Dirigidos por duas vozes, os actores foram alertados, desde o primeiro momento, para a possibilidade de receberem indicações de um que pudessem ser contrariadas pelo outro no espaço de poucas horas. E assim aconteceu, de facto, exigindo um diálogo constante para que estas situações não ficassem na sombra e pudessem ser discutidas de imediato – afastando equívocos ou até tomando-os como material de trabalho. Mas há ambiguidades que não interessa desfazer.

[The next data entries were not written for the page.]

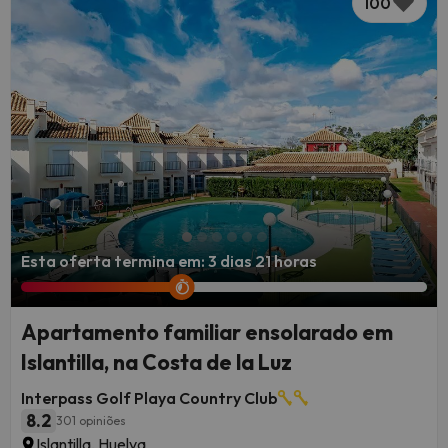
100
Esta oferta termina em: 3 dias 21 horas
Apartamento familiar ensolarado em
Islantilla, na Costa de la Luz
Interpass Golf Playa Country Club
8.2
301 opiniões
Islantilla, Huelva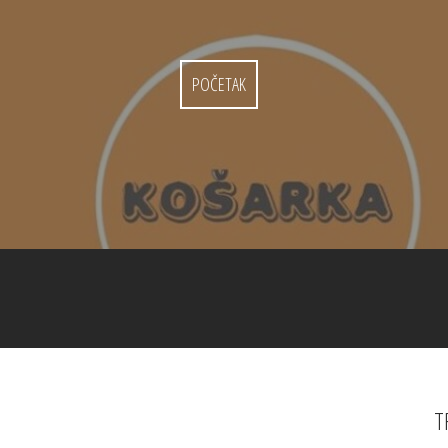
POČETAK
T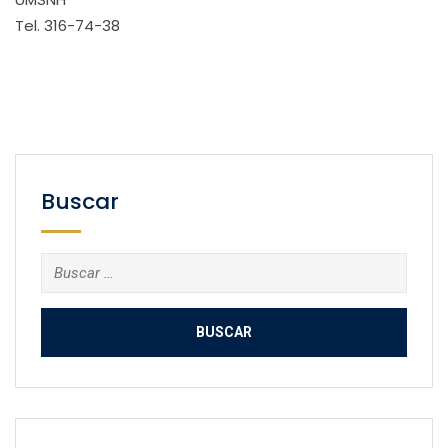
Tel. 316-74-38
Buscar
Buscar: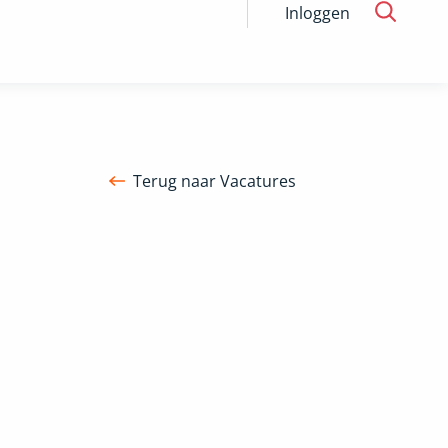
Inloggen
Terug naar Vacatures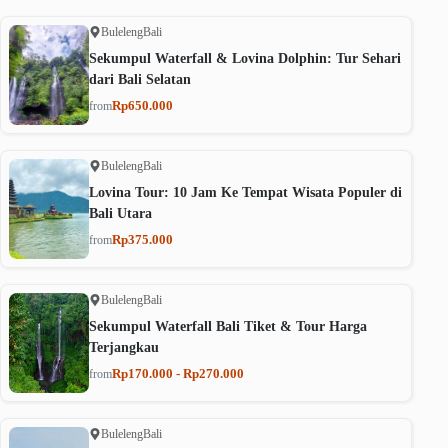
Buleleng
Bali
Sekumpul Waterfall & Lovina Dolphin: Tur Sehari
dari Bali Selatan
Rp650.000
from
Buleleng
Bali
Lovina Tour: 10 Jam Ke Tempat Wisata Populer di
Bali Utara
Rp375.000
from
Buleleng
Bali
Sekumpul Waterfall Bali Tiket & Tour Harga
Terjangkau
Rp170.000 - Rp270.000
from
Buleleng
Bali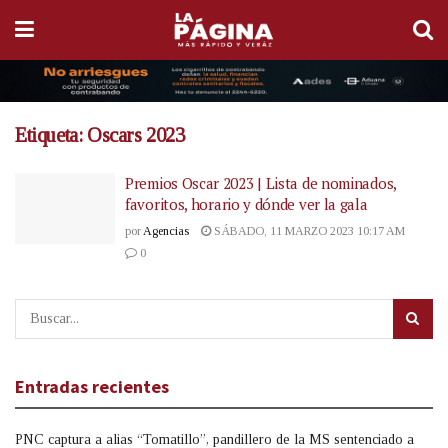
Etiqueta:
Oscars 2023
Premios Oscar 2023 | Lista de nominados,
favoritos, horario y dónde ver la gala
por
Agencias
SÁBADO, 11 MARZO 2023 10:17 AM
0
Entradas recientes
PNC captura a alias “Tomatillo”, pandillero de la MS sentenciado a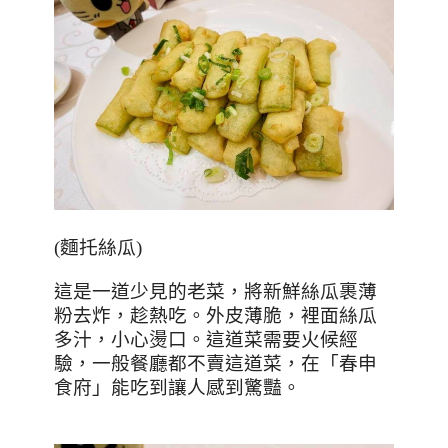
(
麵托絲瓜
)
這是一道少見的老菜，將新鮮絲瓜裹薄
粉去炸，趁熱吃。外皮薄脆，裡面絲瓜
多汁，小心燙口。這道菜需要火候經
驗，一般餐廳都不賣這道菜，在「春申
食府」能吃到讓人感到驚豔。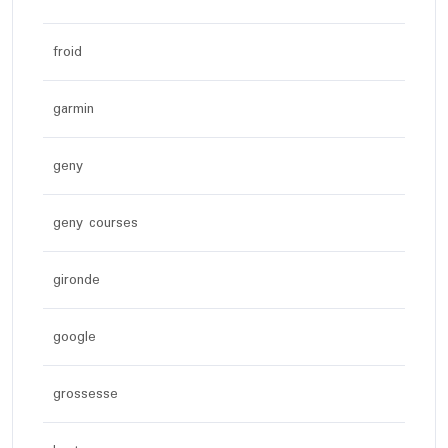
froid
garmin
geny
geny courses
gironde
google
grossesse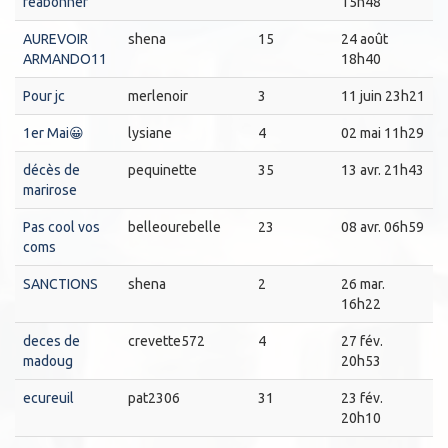
reabonner
15h48
AUREVOIR
shena
15
24 août
ARMANDO11
18h40
Pour jc
merlenoir
3
11 juin 23h21
1er Mai😀
lysiane
4
02 mai 11h29
décès de
pequinette
35
13 avr. 21h43
marirose
Pas cool vos
belleourebelle
23
08 avr. 06h59
coms
SANCTIONS
shena
2
26 mar.
16h22
deces de
crevette572
4
27 fév.
madoug
20h53
ecureuil
pat2306
31
23 fév.
20h10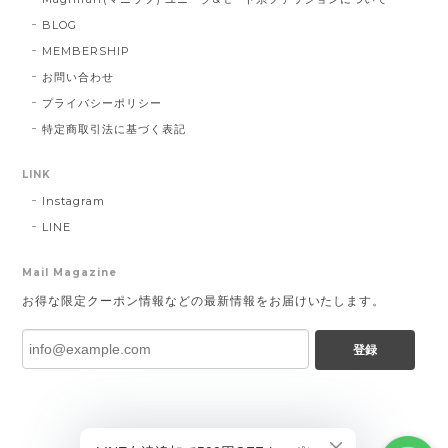
BLOG
MEMBERSHIP
お問い合わせ
プライバシーポリシー
特定商取引法に基づく表記
LINK
Instagram
LINE
Mail Magazine
お得な限定クーポン情報などの最新情報をお届けいたします。
登録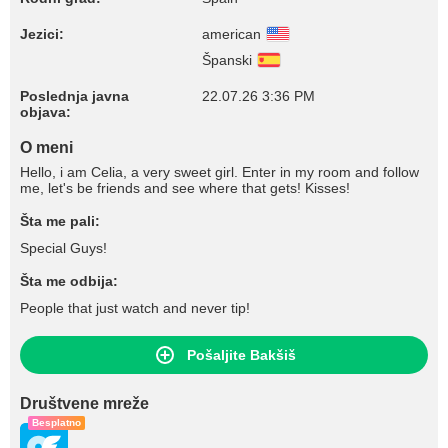
Jezici:
american
Španski
Poslednja javna
22.07.26 3:36 PM
objava:
O meni
Hello, i am Celia, a very sweet girl. Enter in my room and follow
me, let's be friends and see where that gets! Kisses!
Šta me pali:
Special Guys!
Šta me odbija:
People that just watch and never tip!
Pošaljite Bakšiš
Društvene mreže
Besplatno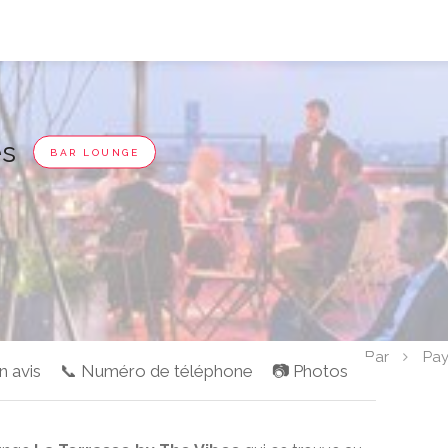
es
BAR LOUNGE
Bar
Pay
n avis
📞 Numéro de téléphone
📷 Photos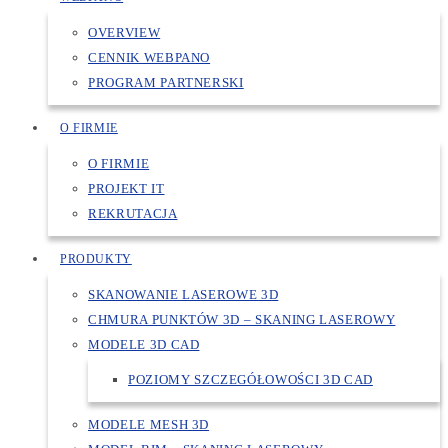
OVERVIEW
CENNIK WEBPANO
PROGRAM PARTNERSKI
O FIRMIE
O FIRMIE
PROJEKT IT
REKRUTACJA
PRODUKTY
SKANOWANIE LASEROWE 3D
CHMURA PUNKTÓW 3D – SKANING LASEROWY
MODELE 3D CAD
POZIOMY SZCZEGÓŁOWOŚCI 3D CAD
MODELE MESH 3D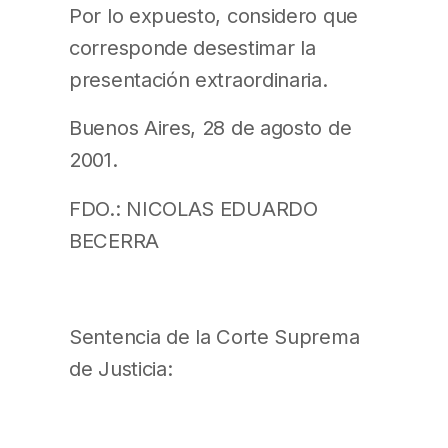
Por lo expuesto, considero que
corresponde desestimar la
presentación extraordinaria.
Buenos Aires, 28 de agosto de
2001.
FDO.: NICOLAS EDUARDO
BECERRA
Sentencia de la Corte Suprema
de Justicia: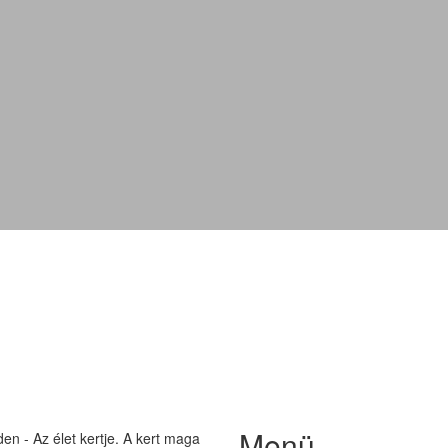
'Early® Purple Eye'
Menü
n - Az élet kertje. A kert maga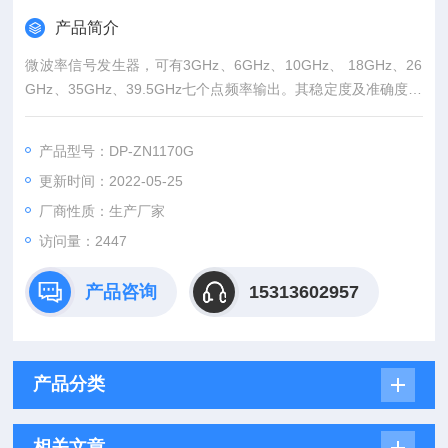
产品简介
微波率信号发生器，可有3GHz、6GHz、10GHz、 18GHz、26
GHz、35GHz、39.5GHz七个点频率输出。其稳定度及准确度，
相位噪声低。体积小，重量轻，操作携带均方便。配合我所研制
的双喇叭天线及连接电缆，可用于各类性能屏蔽室的电磁屏蔽效
产品型号：DP-ZN1170G
能测试。
更新时间：2022-05-25
厂商性质：生产厂家
访问量：2447
产品咨询
15313602957
产品分类
相关文章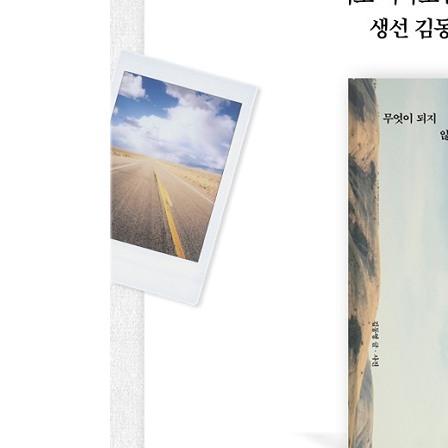
그때 새 언어가 내 안으로 들어왔다 142
적당한 때 말해줄래 148
지금 이 순간 그 사람은 150
말라가에서 볼래요? 152
나의 잿빛 4월 160
방콕에서 완벽한 겨울 보내기 166
낯선 곳에서 일상을 보낸다는 건 170
다음에는 여행 동행으로 만나자 178
한 박자 느린 사람의 빛나는 순간 182
막 시작된 또 다른 10년을 위하여 188
당신이 길 위에서 보게 될 것 193
지금이 당신이 집으로 돌아갈 때 196
3 돌아온다
그때 가서 같이 살자 202
어디서 오셨어요? 204
충분한 것 같지 않아 208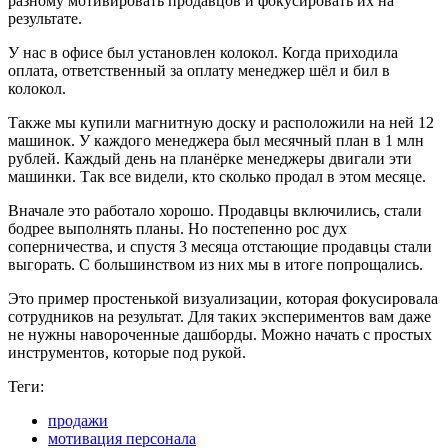
разному мотивировать продавцов и фокусировать их на
результате.
У нас в офисе был установлен колокол. Когда приходила
оплата, ответственный за оплату менеджер шёл и бил в
колокол.
Также мы купили магнитную доску и расположили на ней 12
машинок. У каждого менеджера был месячный план в 1 млн
рублей. Каждый день на планёрке менеджеры двигали эти
машинки. Так все видели, кто сколько продал в этом месяце.
Вначале это работало хорошо. Продавцы включились, стали
бодрее выполнять планы. Но постепенно рос дух
соперничества, и спустя 3 месяца отстающие продавцы стали
выгорать. С большинством из них мы в итоге попрощались.
Это пример простенькой визуализации, которая фокусировала
сотрудников на результат. Для таких экспериментов вам даже
не нужны навороченные дашборды. Можно начать с простых
инструментов, которые под рукой.
Теги:
продажи
мотивация персонала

Como a coexistência entre uma realidade fantasiosa e uma fantasia desabrida, surgidas como diferentes perspectivas possíveis sobre uma mesma situação: ou seja, podemos olhar para o palco e ver Alice deitada no chão, onde é projectada a toca do coelho por onde sabemos que ela cai desamparada; mas podemos também ver essa mesma imagem reflectida num espelho, o corpo de repente achatado em duas dimensões e a queda observada como se acontecesse numa tela de cinema.
Alice, “menina pespineta”, interessa-lhes igualmente enquanto “rapariguinha no século XIX, quando começam a surgir as grandes vozes das mulheres”. Alice, que observamos a crescer ou diminuir de acordo com regras exteriores (ditadas por alguém que não vemos) para poder avançar, é uma miúda de súbito investida de vontade política, acredita Maria João Luís. Naquilo que são os sintomas mais claros de uma tomada de posição perante o mundo: a possibilidade de falar o que pensa, sobretudo quando isso implica dizer "não".